§ **WORK TO COMPLETE**
Of all the entries below, only the lines from the one with "Introduction sur le VBA" up to and including the one with "Magnesiumchlorid reinstes der Welt" are to be duplicated exactly.

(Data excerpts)

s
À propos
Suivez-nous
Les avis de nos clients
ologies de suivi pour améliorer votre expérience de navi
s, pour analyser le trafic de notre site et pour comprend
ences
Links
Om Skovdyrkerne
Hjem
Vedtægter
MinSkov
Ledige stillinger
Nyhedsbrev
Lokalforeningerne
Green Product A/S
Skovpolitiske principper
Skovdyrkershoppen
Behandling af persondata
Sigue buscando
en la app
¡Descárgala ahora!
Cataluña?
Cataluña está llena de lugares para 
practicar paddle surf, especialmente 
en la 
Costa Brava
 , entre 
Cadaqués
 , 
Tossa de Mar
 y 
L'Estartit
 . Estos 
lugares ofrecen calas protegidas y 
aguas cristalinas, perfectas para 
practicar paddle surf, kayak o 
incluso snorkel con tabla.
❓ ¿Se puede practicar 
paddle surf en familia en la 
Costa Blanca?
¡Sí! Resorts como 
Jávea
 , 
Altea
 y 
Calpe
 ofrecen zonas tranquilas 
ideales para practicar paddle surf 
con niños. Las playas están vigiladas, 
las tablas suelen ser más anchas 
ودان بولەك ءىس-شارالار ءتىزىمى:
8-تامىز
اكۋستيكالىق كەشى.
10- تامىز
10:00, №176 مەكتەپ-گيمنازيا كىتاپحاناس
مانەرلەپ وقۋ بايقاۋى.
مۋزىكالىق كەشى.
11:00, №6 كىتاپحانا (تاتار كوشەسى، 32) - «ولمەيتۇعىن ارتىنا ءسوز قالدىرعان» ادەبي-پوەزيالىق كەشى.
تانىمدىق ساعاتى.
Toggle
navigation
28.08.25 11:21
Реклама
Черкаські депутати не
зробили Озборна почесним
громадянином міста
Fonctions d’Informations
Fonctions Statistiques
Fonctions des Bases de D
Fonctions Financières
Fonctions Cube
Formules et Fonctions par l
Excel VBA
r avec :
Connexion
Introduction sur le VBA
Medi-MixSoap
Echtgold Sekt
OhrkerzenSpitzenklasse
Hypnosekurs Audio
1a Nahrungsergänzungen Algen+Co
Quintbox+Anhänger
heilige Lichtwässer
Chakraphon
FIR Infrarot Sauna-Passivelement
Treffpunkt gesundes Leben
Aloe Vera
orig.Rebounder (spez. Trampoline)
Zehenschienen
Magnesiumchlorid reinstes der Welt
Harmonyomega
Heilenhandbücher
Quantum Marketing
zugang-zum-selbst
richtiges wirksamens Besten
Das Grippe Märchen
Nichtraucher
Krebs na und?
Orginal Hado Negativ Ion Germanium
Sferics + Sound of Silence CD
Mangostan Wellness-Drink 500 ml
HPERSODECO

§ **EXERCISE RESULT**
Introduction sur le VBA
Medi-MixSoap
Echtgold Sekt
OhrkerzenSpitzenklasse
Hypnosekurs Audio
1a Nahrungsergänzungen Algen+Co
Quintbox+Anhänger
heilige Lichtwässer
Chakraphon
FIR Infrarot Sauna-Passivelement
Treffpunkt gesundes Leben
Aloe Vera
orig.Rebounder (spez. Trampoline)
Zehenschienen
Magnesiumchlorid reinstes der Welt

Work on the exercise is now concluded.